The five petitioners argued that the way the class action settlement is structured created de facto subclasses, but the West Virginia high court held that just because some were left out of the compensation didn’t mean there were now subclasses.

“Class membership entitles just that — membership — but not necessarily benefits,” the West Virginia Supreme Court said.

However, those in disagreement explained in their petition to the U.S. Supreme Court that West Virginia’s high court erred because it violated what the nation’s high court had ruled in its decision regarding Anchem Products Inc. v. Windsor in 1997, that subgroups with differing interests could not be obligated to be held to a class action settlement they disagreed with under the same attorneys.

“The West Virginia Supreme Court failed to recognize that two subclasses were created when the settlement was negotiated that give certain class members benefits while denying any benefits to other class members and that there was a conflict between the representation of these two subclasses,” the plaintiffs wrote.

The Monsanto Agent Orange settlement was reached in February 2012. It included $21 million to cover medical testing to those who worked and or lived in Nitro, West Virginia, where the plant was, which are the Community Class Members.

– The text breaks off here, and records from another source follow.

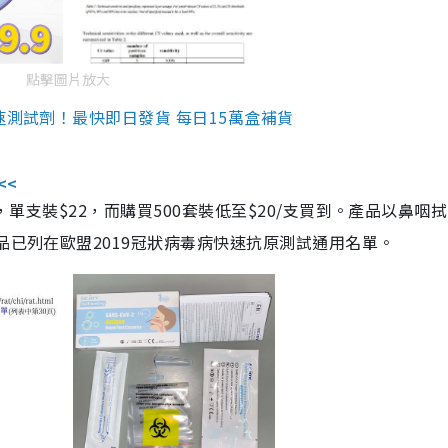
點擊圖片放大
速測試劑！最快即日發貨 每日15萬盒補貨
<<
，單支裝$22，而購買500套裝低至$20/支買到。產品以鼻咽
品已列在歐盟2019冠狀病毒病快速抗原測試通用名單。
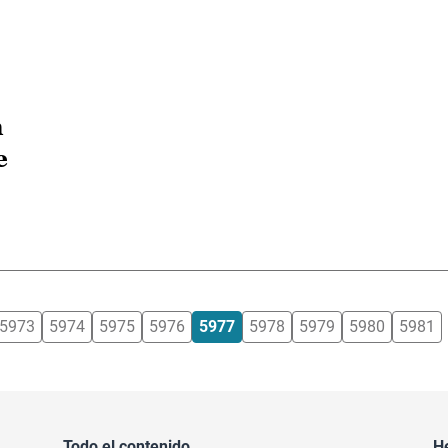
n
e
5973
5974
5975
5976
5977
5978
5979
5980
5981
Todo el contenido
H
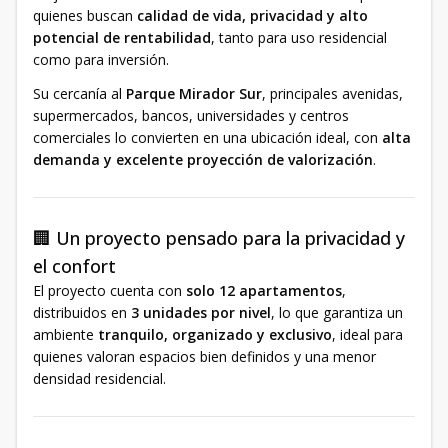
quienes buscan
calidad de vida, privacidad y alto
potencial de rentabilidad
, tanto para uso residencial
como para inversión.
Su cercanía al
Parque Mirador Sur
, principales avenidas,
supermercados, bancos, universidades y centros
comerciales lo convierten en una ubicación ideal, con
alta
demanda y excelente proyección de valorización
.
🏢 Un proyecto pensado para la privacidad y
el confort
El proyecto cuenta con
solo 12 apartamentos
,
distribuidos en
3 unidades por nivel
, lo que garantiza un
ambiente
tranquilo, organizado y exclusivo
, ideal para
quienes valoran espacios bien definidos y una menor
densidad residencial.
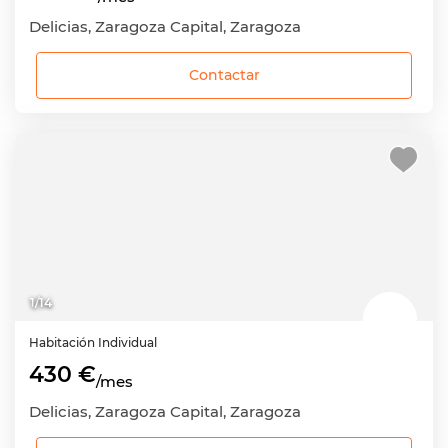
Delicias, Zaragoza Capital, Zaragoza
Contactar
1
/
14
Habitación
Individual
430 €
/mes
Delicias, Zaragoza Capital, Zaragoza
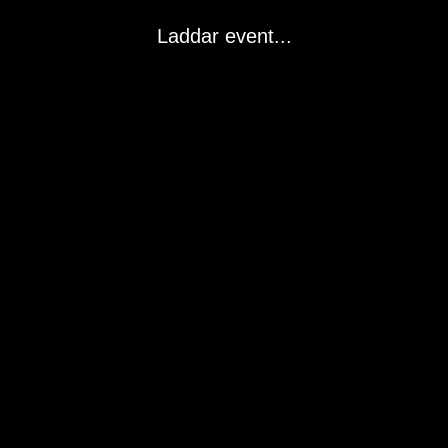
Laddar event...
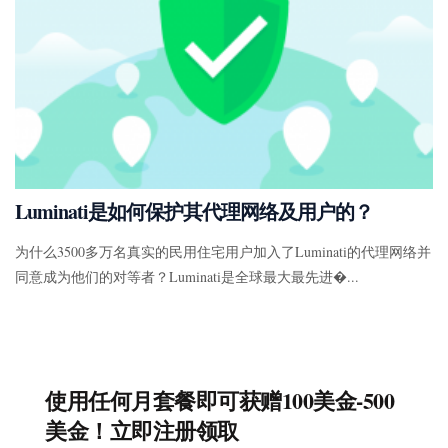
Luminati是如何保护其代理网络及用户的？
为什么3500多万名真实的民用住宅用户加入了Luminati的代理网络并
同意成为他们的对等者？Luminati是全球最大最先进�...
使用任何月套餐即可获赠100美金-500
美金！立即注册领取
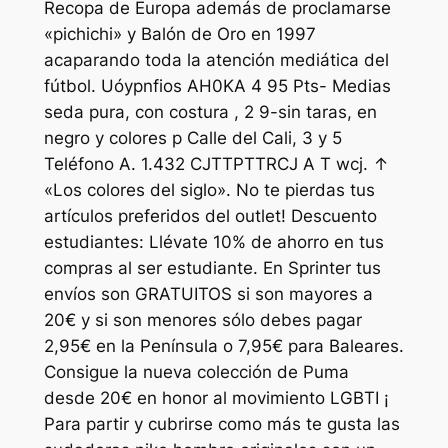
Recopa de Europa además de proclamarse
«pichichi» y Balón de Oro en 1997
acaparando toda la atención mediática del
fútbol. Uóypnfios AH0KA 4 95 Pts- Medias
seda pura, con costura , 2 9-sin taras, en
negro y colores p Calle del Cali, 3 y 5
Teléfono A. 1.432 CJTTPTTRCJ A T wcj. ↑
«Los colores del siglo». No te pierdas tus
artículos preferidos del outlet! Descuento
estudiantes: Llévate 10% de ahorro en tus
compras al ser estudiante. En Sprinter tus
envíos son GRATUITOS si son mayores a
20€ y si son menores sólo debes pagar
2,95€ en la Península o 7,95€ para Baleares.
Consigue la nueva colección de Puma
desde 20€ en honor al movimiento LGBTI ¡
Para partir y cubrirse como más te gusta las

It also funded up to $63 million to be used over 30 years for medical monitoring.

In addition, $9 million was set aside for having about 4,500 eligible homes out of 12,000 professionally cleaned that are within a five-mile radius of the plant. $29.5 million in attorney fees were also to be covered by Monsanto.

The lower courts believed the Monsanto class action settlement was fair because the criteria was the same for all of the members.

The petitioners came to believe that there were de facto subclasses when the medical and property classes were formed and it was clear that there were members of both that would be receiving no benefits.

The petitioners are represented by Thomas F. Urban II of the Law Firm of Urban & Falk PLLC.

The Monsanto Agent Orange Class Action Lawsuit is Virdie Allen, et al. v. Monsanto Co., et al., Case No. 13-887, in the U.S. Supreme Court.